::: Given data

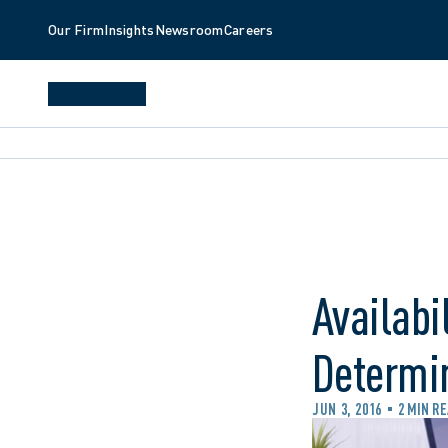
Our Firm
Insights
Newsroom
Careers
Availabi
Determi
JUN 3, 2016
2 MIN R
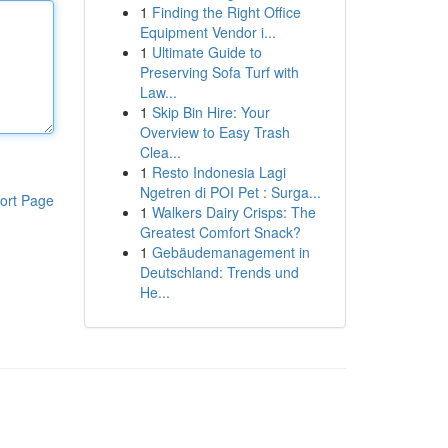
1
Finding the Right Office
Equipment Vendor i...
1
Ultimate Guide to
Preserving Sofa Turf with
Law...
1
Skip Bin Hire: Your
Overview to Easy Trash
Clea...
1
Resto Indonesia Lagi
Ngetren di POI Pet : Surga...
ort Page
1
Walkers Dairy Crisps: The
Greatest Comfort Snack?
1
Gebäudemanagement in
Deutschland: Trends und
He...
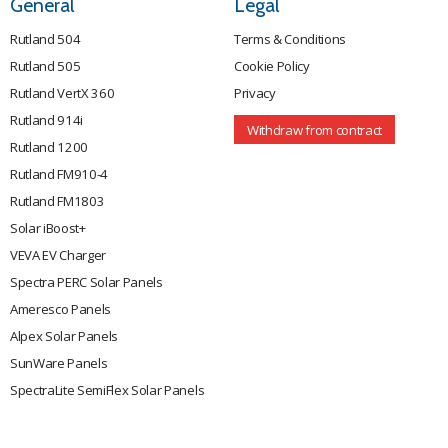
General
Legal
Rutland 504
Terms & Conditions
Rutland 505
Cookie Policy
Rutland VertX 360
Privacy
Rutland 914i
Withdraw from contract
Rutland 1200
Rutland FM910-4
Rutland FM1803
Solar iBoost+
VEVA EV Charger
Spectra PERC Solar Panels
Ameresco Panels
Alpex Solar Panels
SunWare Panels
SpectraLite SemiFlex Solar Panels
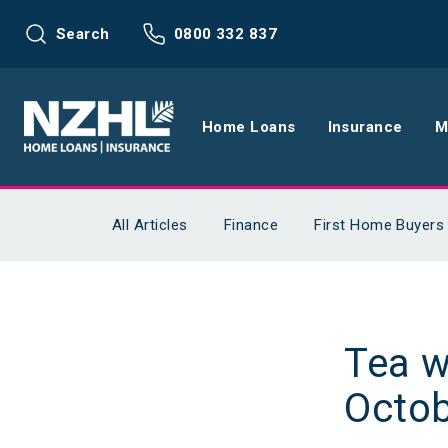
Search
0800 332 837
Home Loans
Insurance
M
Home Loans
Life Insu
All Articles
Finance
First Home Buyers
Refinance
Health In
Interest Rates
Income In
Tea w
Mortgage Calculators
Home and
Octob
Home Loan FAQs
Request a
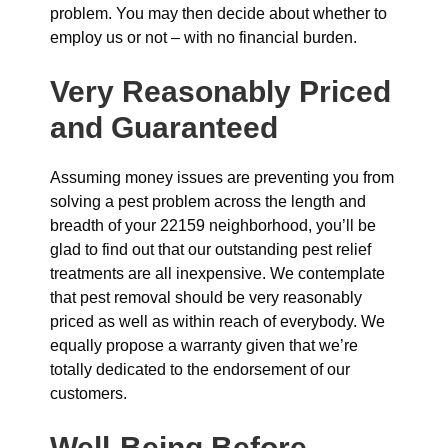
problem. You may then decide about whether to
employ us or not – with no financial burden.
Very Reasonably Priced
and Guaranteed
Assuming money issues are preventing you from
solving a pest problem across the length and
breadth of your 22159 neighborhood, you’ll be
glad to find out that our outstanding pest relief
treatments are all inexpensive. We contemplate
that pest removal should be very reasonably
priced as well as within reach of everybody. We
equally propose a warranty given that we’re
totally dedicated to the endorsement of our
customers.
Well-Being Before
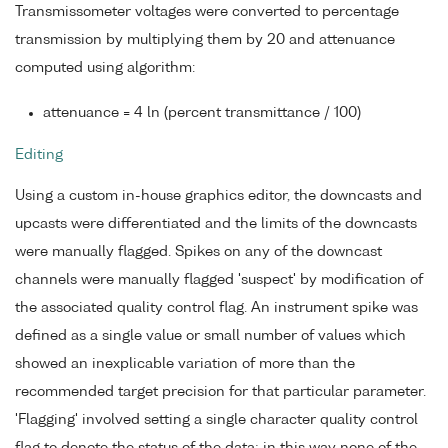
Transmissometer voltages were converted to percentage
transmission by multiplying them by 20 and attenuance
computed using algorithm:
attenuance = 4 ln (percent transmittance / 100)
Editing
Using a custom in-house graphics editor, the downcasts and
upcasts were differentiated and the limits of the downcasts
were manually flagged. Spikes on any of the downcast
channels were manually flagged 'suspect' by modification of
the associated quality control flag. An instrument spike was
defined as a single value or small number of values which
showed an inexplicable variation of more than the
recommended target precision for that particular parameter.
'Flagging' involved setting a single character quality control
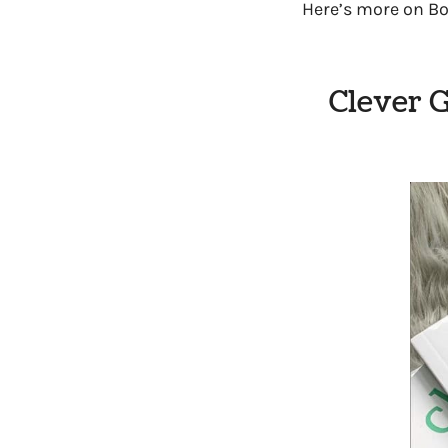
Here’s more on Bo
Clever G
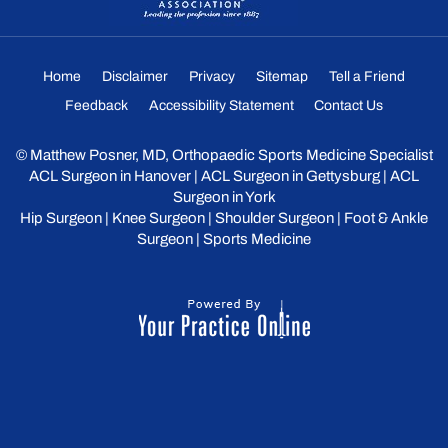
Home
Disclaimer
Privacy
Sitemap
Tell a Friend
Feedback
Accessibility Statement
Contact Us
©
Matthew Posner, MD, Orthopaedic Sports Medicine Specialist
ACL Surgeon in Hanover
|
ACL Surgeon in Gettysburg
|
ACL
Surgeon in York
Hip Surgeon
|
Knee Surgeon
|
Shoulder Surgeon
|
Foot & Ankle
Surgeon
|
Sports Medicine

::::::

## What the exercise asks:
Answer with a number alone. It should equal the count of lines in the entries that hold "Solar".

## Response to this task:
4